In [1]:
import matplotlib.pyplot as plt
import numpy as np
import pandas as pd
import time

from gsp import *
from prefixspan import PrefixSpan

# Sequential pattern mining

In [2]:
data = pd.read_csv('datasets/clean_data.csv', index_col=0)

In [3]:
# Creating a dictionary for mapping the ProdIDs for the SPMF library.

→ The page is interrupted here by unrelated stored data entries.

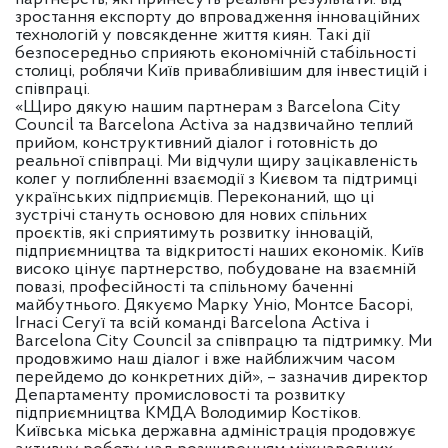
зростання експорту до впровадження інноваційних
технологій у повсякденне життя киян. Такі дії
безпосередньо сприяють економічній стабільності
столиці, роблячи Київ привабливішим для інвестицій і
співпраці.
«Щиро дякую нашим партнерам з Barcelona City
Council та Barcelona Activa за надзвичайно теплий
прийом, конструктивний діалог і готовність до
реальної співпраці. Ми відчули щиру зацікавленість
колег у поглибленні взаємодії з Києвом та підтримці
українських підприємців. Переконаний, що ці
зустрічі стануть основою для нових спільних
проєктів, які сприятимуть розвитку інновацій,
підприємництва та відкритості наших економік. Київ
високо цінує партнерство, побудоване на взаємній
повазі, професійності та спільному баченні
майбутнього. Дякуємо Марку Уніо, Монтсе Басорі,
Ігнасі Сегуї та всій команді Barcelona Activa і
Barcelona City Council за співпрацю та підтримку. Ми
продовжимо наш діалог і вже найближчим часом
перейдемо до конкретних дій», – зазначив директор
Департаменту промисловості та розвитку
підприємництва КМДА Володимир Костіков.
Київська міська державна адміністрація продовжує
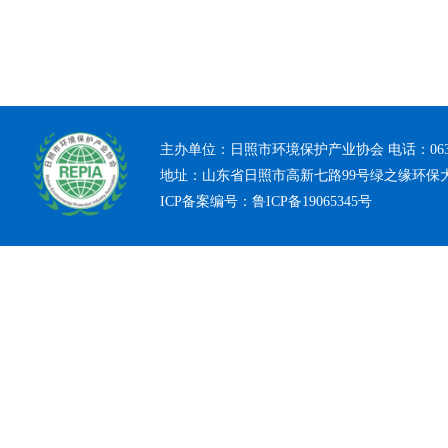
主办单位：日照市环境保护产业协会 电话：0633-7
地址：山东省日照市高新七路99号绿之缘环保
ICP备案编号：
鲁ICP备19065345号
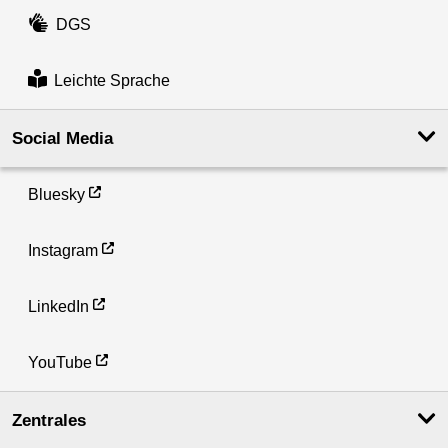
DGS
Leichte Sprache
Social Media
Bluesky
Instagram
LinkedIn
YouTube
Zentrales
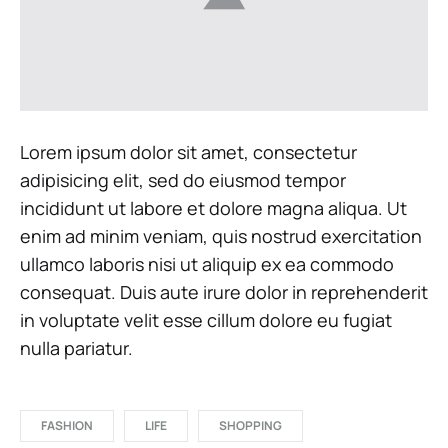
Lorem ipsum dolor sit amet, consectetur
adipisicing elit, sed do eiusmod tempor
incididunt ut labore et dolore magna aliqua. Ut
enim ad minim veniam, quis nostrud exercitation
ullamco laboris nisi ut aliquip ex ea commodo
consequat. Duis aute irure dolor in reprehenderit
in voluptate velit esse cillum dolore eu fugiat
nulla pariatur.
FASHION
LIFE
SHOPPING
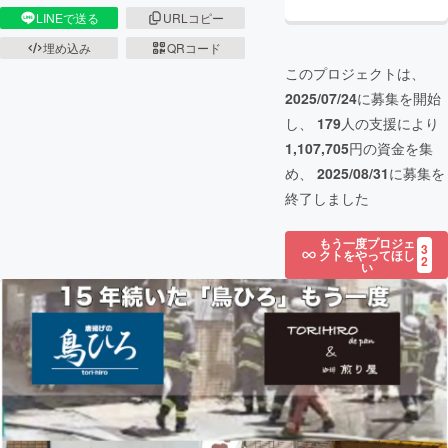
LINEで送る
URLコピー
埋め込み
QRコード
このプロジェクトは、
2025/07/24
に募集を開始
し、
179
人の支援により
1,107,705
円の資金を集
め、
2025/08/31
に募集を
終了しました
もう一度プロジェ
3
クトをやってほし
2
い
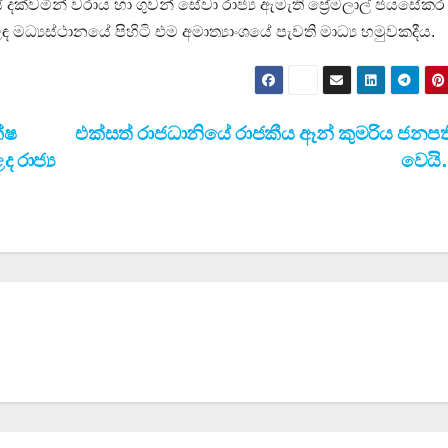
දක්වමින් වරාය හා ගුවන් සේවා රාජ්‍ය ඇමැති ප්‍රේමලාල් ජයසේකර
‍යස්ථානයේ පිහිටි එම අමාත්‍යාංශයේ පැවති මාධ්‍ය හමුවකදීය.
්ෂ
එක්සත් රාජධානියේ රාජකීය ඈන් කුමරිය ජනපත
 රාජ්‍ය
වෙයි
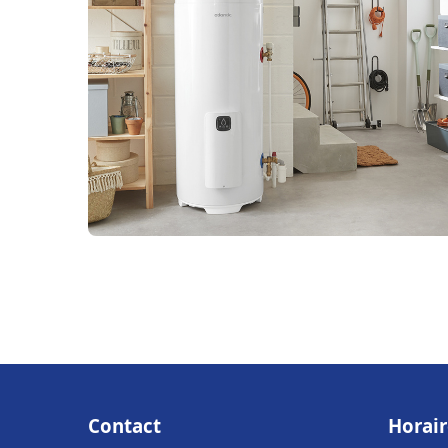
Contact
Horair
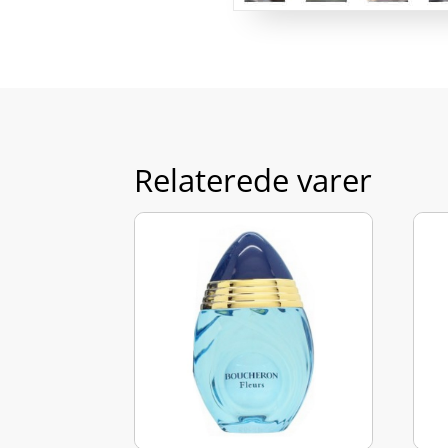
Relaterede varer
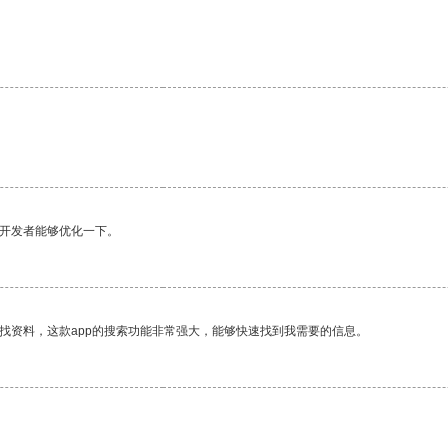
。
望开发者能够优化一下。
找资料，这款app的搜索功能非常强大，能够快速找到我需要的信息。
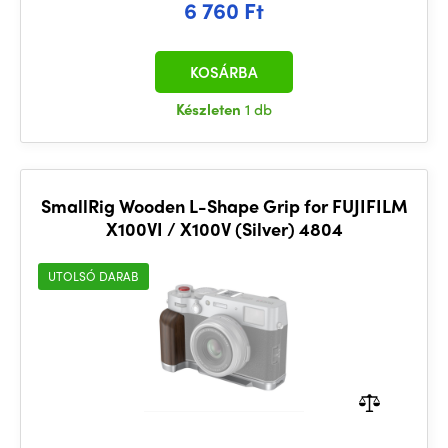
6 760 Ft
KOSÁRBA
Készleten
1 db
SmallRig Wooden L-Shape Grip for FUJIFILM
X100VI / X100V (Silver) 4804
UTOLSÓ DARAB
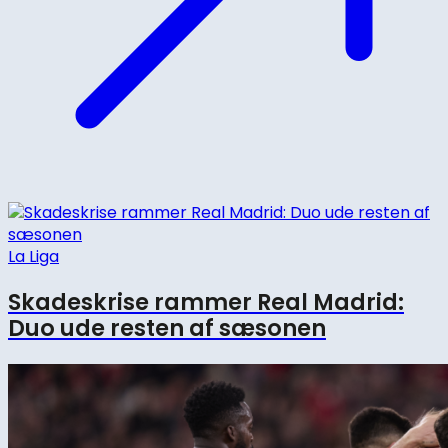
La Liga
Skadeskrise rammer Real Madrid:
Duo ude resten af sæsonen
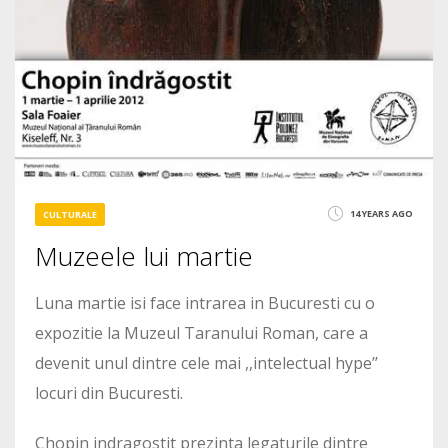
14 YEARS AGO
CULTURALE
Muzeele lui martie
Luna martie isi face intrarea in Bucuresti cu o
expozitie la Muzeul Taranului Roman, care a
devenit unul dintre cele mai ,,intelectual hype’’
locuri din Bucuresti.
Chopin indragostit prezinta legaturile dintre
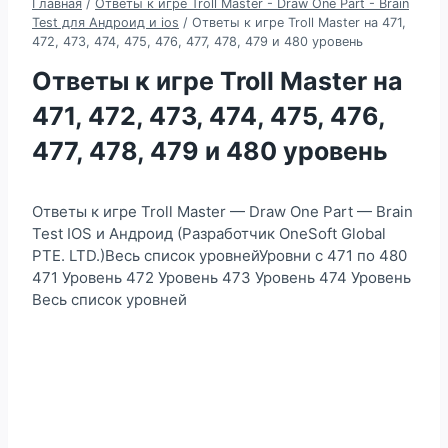
Главная
/
Ответы к игре Troll Master - Draw One Part - Brain
Test для Андроид и ios
/
Ответы к игре Troll Master на 471,
472, 473, 474, 475, 476, 477, 478, 479 и 480 уровень
Ответы к игре Troll Master на
471, 472, 473, 474, 475, 476,
477, 478, 479 и 480 уровень
Ответы к игре Troll Master — Draw One Part — Brain
Test IOS и Андроид (Разработчик OneSoft Global
PTE. LTD.)Весь список уровнейУровни с 471 по 480
471 Уровень 472 Уровень 473 Уровень 474 Уровень
Весь список уровней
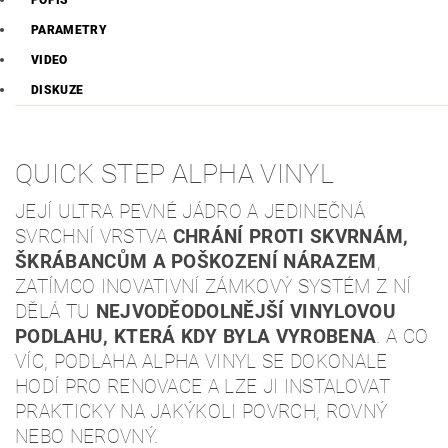
POPIS
PARAMETRY
VIDEO
DISKUZE
QUICK STEP ALPHA VINYL
JEJÍ ULTRA PEVNÉ JÁDRO A JEDINEČNÁ
SVRCHNÍ VRSTVA
CHRÁNÍ PROTI SKVRNÁM,
ŠKRÁBANCŮM A POŠKOZENÍ NÁRAZEM
,
ZATÍMCO INOVATIVNÍ ZÁMKOVÝ SYSTÉM Z NÍ
DĚLÁ TU
NEJVODĚODOLNĚJŠÍ VINYLOVOU
PODLAHU, KTERÁ KDY BYLA VYROBENA
. A CO
VÍC, PODLAHA ALPHA VINYL SE DOKONALE
HODÍ PRO RENOVACE A LZE JI INSTALOVAT
PRAKTICKY NA JAKÝKOLI POVRCH, ROVNÝ
NEBO NEROVNÝ.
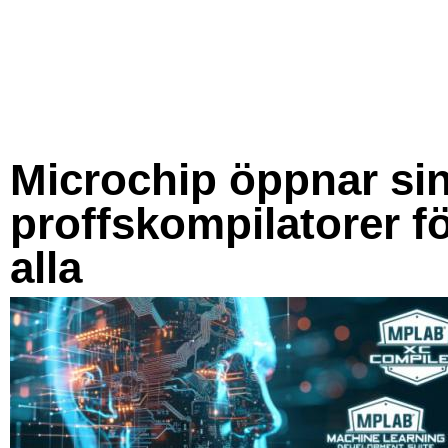
Microchip öppnar si
proffskompilatorer f
alla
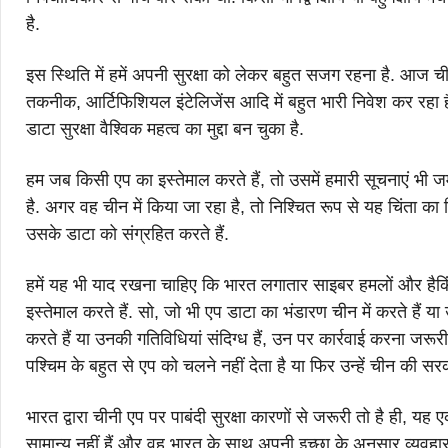
है.
इस स्थिति में हमें अपनी सुरक्षा को लेकर बहुत सजग रहना है. आज 
तकनीक, आर्टिफिशियल इंटेलिजेंस आदि में बहुत भारी निवेश कर रहा है.
डाटा सुरक्षा वैश्विक महत्व का मुद्दा बन चुका है.
हम जब किसी एप का इस्तेमाल करते हैं, तो उसमें हमारी सूचनाएं भी 
है. अगर वह चीन में किया जा रहा है, तो निश्चित रूप से यह चिंता 
उसके डाटा को संग्रहित करते हैं.
हमें यह भी याद रखना चाहिए कि भारत लगातार साइबर हमलों और हैकिंग
इस्तेमाल करते हैं. सो, जो भी एप डाटा का भंडारण चीन में करते हैं या 
करते हैं या उनकी गतिविधियां संदिग्ध हैं, उन पर कार्रवाई करना जरू
पश्चिम के बहुत से एप को चलने नहीं देता है या फिर उन्हें चीन की स
भारत द्वारा चीनी एप पर पाबंदी सुरक्षा कारणों से जरूरी तो है ही, यह
सामान्य नहीं हैं और वह भारत के साथ अपनी इच्छा के अनुसार व्यवहा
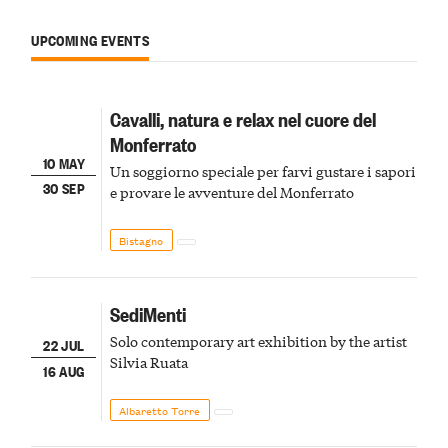
UPCOMING EVENTS
Cavalli, natura e relax nel cuore del
Monferrato
10 MAY
Un soggiorno speciale per farvi gustare i sapori
30 SEP
e provare le avventure del Monferrato
Bistagno
SediMenti
Solo contemporary art exhibition by the artist
22 JUL
Silvia Ruata
16 AUG
Albaretto Torre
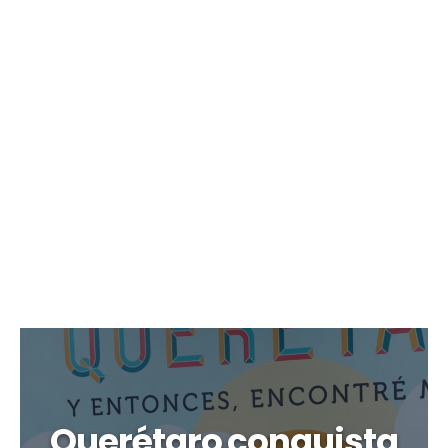
Querétaro conquista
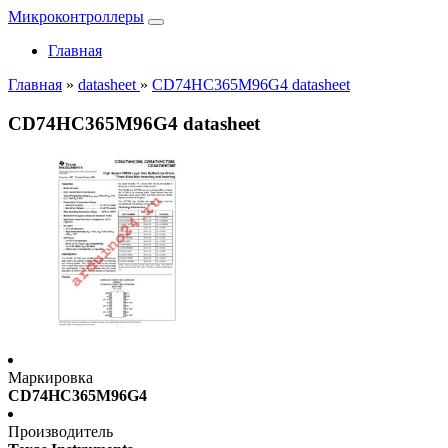
Микроконтроллеры
Главная
Главная
»
datasheet
»
CD74HC365M96G4 datasheet
CD74HC365M96G4 datasheet
Маркировка
CD74HC365M96G4
Производитель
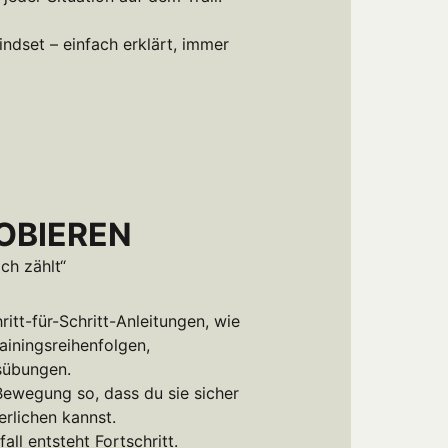
ndset – einfach erklärt, immer 
OBIEREN
ich zählt“
tt-für-Schritt-Anleitungen, wie 
ainingsreihenfolgen, 
übungen.

Bewegung so, dass du sie sicher 
rlichen kannst.

all entsteht Fortschritt.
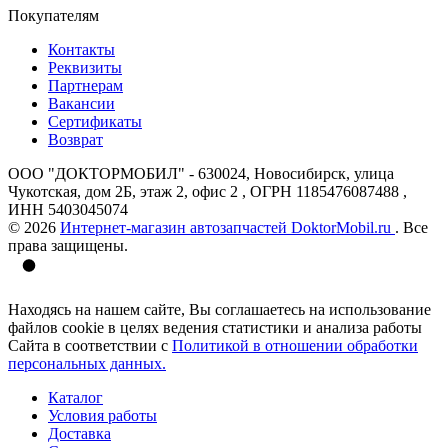
Покупателям
Контакты
Реквизиты
Партнерам
Вакансии
Сертификаты
Возврат
ООО "ДОКТОРМОБИЛ" - 630024, Новосибирск, улица
Чукотская, дом 2Б, этаж 2, офис 2 , ОГРН 1185476087488 ,
ИНН 5403045074
© 2026
Интернет-магазин автозапчастей DoktorMobil.ru
. Все
права защищены.
Находясь на нашем сайте, Вы соглашаетесь на использование
файлов cookie в целях ведения статистики и анализа работы
Сайта в соответствии с
Политикой в отношении обработки
персональных данных.
Каталог
Условия работы
Доставка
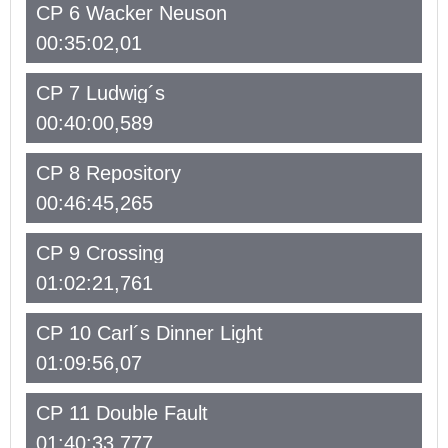
CP 6 Wacker Neuson
00:35:02,01
CP 7 Ludwig´s
00:40:00,589
CP 8 Repository
00:46:45,265
CP 9 Crossing
01:02:21,761
CP 10 Carl´s Dinner Light
01:09:56,07
CP 11 Double Fault
01:40:33,777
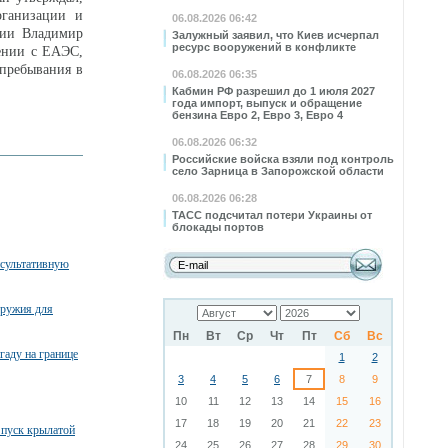
рганизации и
06.08.2026 06:42
сии Владимир
Залужный заявил, что Киев исчерпал
ресурс вооружений в конфликте
мении с ЕАЭС,
 пребывания в
06.08.2026 06:35
Кабмин РФ разрешил до 1 июля 2027
года импорт, выпуск и обращение
бензина Евро 2, Евро 3, Евро 4
06.08.2026 06:32
Российские войска взяли под контроль
село Зарница в Запорожской области
06.08.2026 06:28
ТАСС подсчитал потери Украины от
блокады портов
нсультативную
оружия для
Пн
Вт
Ср
Чт
Пт
Сб
Вс
гаду на границе
1
2
3
4
5
6
7
8
9
10
11
12
13
14
15
16
17
18
19
20
21
22
23
пуск крылатой
24
25
26
27
28
29
30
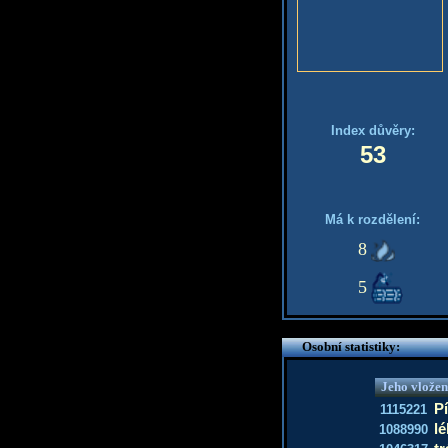
Index důvěry:
53
Má k rozdělení:
8
5
Osobní statistiky:
Jeho vložen
P
1115221
l
1088990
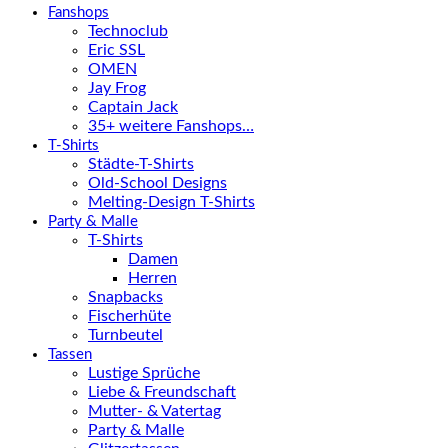
Fanshops
Technoclub
Eric SSL
OMEN
Jay Frog
Captain Jack
35+ weitere Fanshops…
T-Shirts
Städte-T-Shirts
Old-School Designs
Melting-Design T-Shirts
Party & Malle
T-Shirts
Damen
Herren
Snapbacks
Fischerhüte
Turnbeutel
Tassen
Lustige Sprüche
Liebe & Freundschaft
Mutter- & Vatertag
Party & Malle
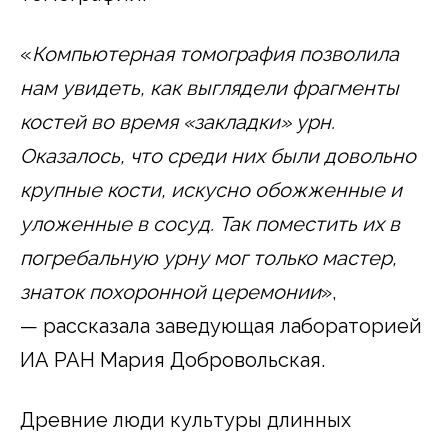
«
Компьютерная томография позволила
нам увидеть, как выглядели фрагменты
костей во время «закладки» урн.
Оказалось, что среди них были довольно
крупные кости, искусно обожженные и
уложенные в сосуд. Так поместить их в
погребальную урну мог только мастер,
знаток похоронной церемонии
»,
— рассказала заведующая лабораторией
ИА РАН Мария Добровольская.
Древние люди культуры длинных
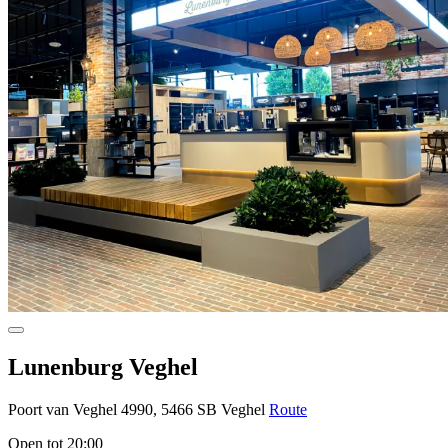
Lunenburg Veghel
Poort van Veghel 4990, 5466 SB Veghel
Route
Open tot 20:00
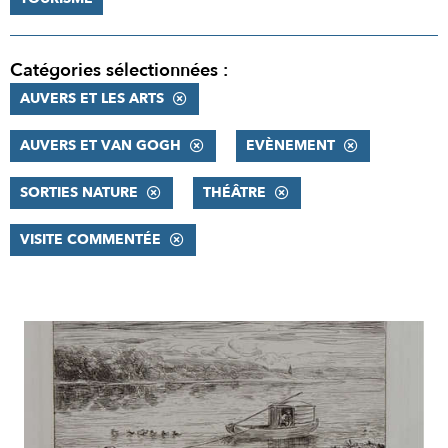
Catégories sélectionnées :
AUVERS ET LES ARTS
AUVERS ET VAN GOGH
EVÈNEMENT
SORTIES NATURE
THÉÂTRE
VISITE COMMENTÉE
RÉSULTATS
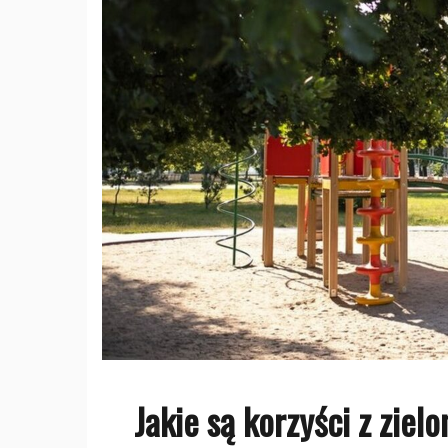
Jakie są korzyści z zie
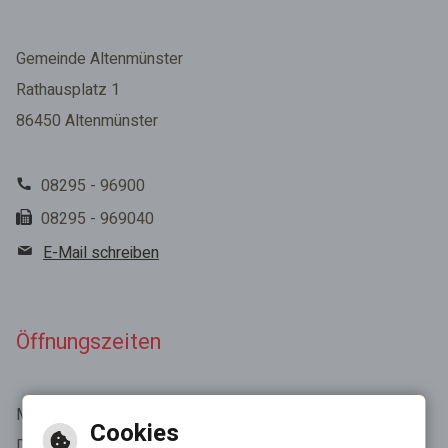
Gemeinde Altenmünster
Rathausplatz 1
86450 Altenmünster
08295 - 96900
08295 - 969040
E-Mail schreiben
Öffnungszeiten
Montag - Freitag 8:00 - 12:00 Uhr
Cookies
Donnerstag 13:30 - 18:30 Uhr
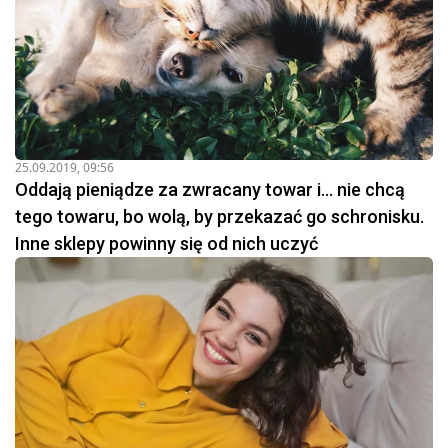
25.09.2019, 09:56
Oddają pieniądze za zwracany towar i... nie chcą
tego towaru, bo wolą, by przekazać go schronisku.
Inne sklepy powinny się od nich uczyć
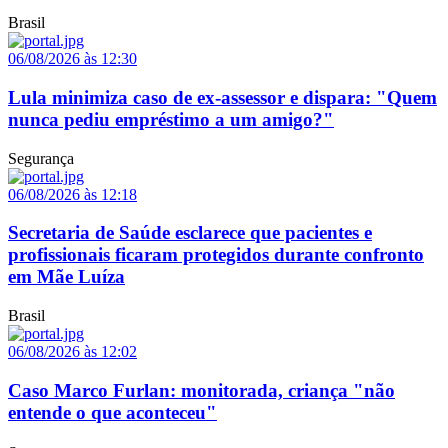
Brasil
06/08/2026 às 12:30
Lula minimiza caso de ex-assessor e dispara: "Quem
nunca pediu empréstimo a um amigo?"
Segurança
06/08/2026 às 12:18
Secretaria de Saúde esclarece que pacientes e
profissionais ficaram protegidos durante confronto
em Mãe Luíza
Brasil
06/08/2026 às 12:02
Caso Marco Furlan: monitorada, criança "não
entende o que aconteceu"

prod_ids = data['ProdID'].unique()

prod_to_int = dict()  # Maps the ProdID to an integer.
i = 1
for prod_id in prod_ids:
    prod_to_int[prod_id] = i
    i += 1
    
int_to_prod = {v: k for k, v in prod_to_int.items()}  # Reversed dictionary.

data['ProdID_int'] = data['ProdID'].map(prod_to_int)

### Creating the shopping sequences

In [4]:
sequential_df = data.groupby(['CustomerID', 'BasketID'])['ProdID'].apply(list)
sequential_df_int = data.groupby(['CustomerID', 'BasketID'])['ProdID_int'].apply(list)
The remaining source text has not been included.